**Material to process**
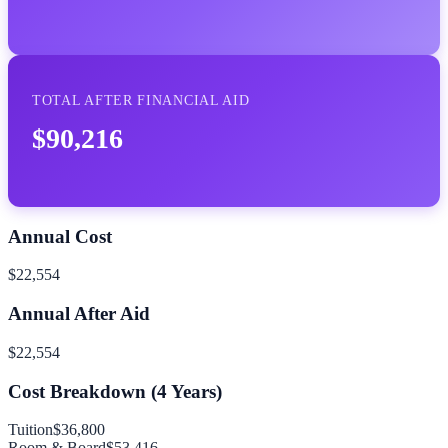
TOTAL AFTER FINANCIAL AID
$90,216
Annual Cost
$22,554
Annual After Aid
$22,554
Cost Breakdown (
4
Years)
Tuition
$36,800
Room & Board
$53,416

**Work request**
Quote, without any change, each line from the one that contains "Annual After Aid" through the end of the material.

**Solution for this exercise**
Annual After Aid
$22,554
Cost Breakdown (
4
Years)
Tuition
$36,800
Room & Board
$53,416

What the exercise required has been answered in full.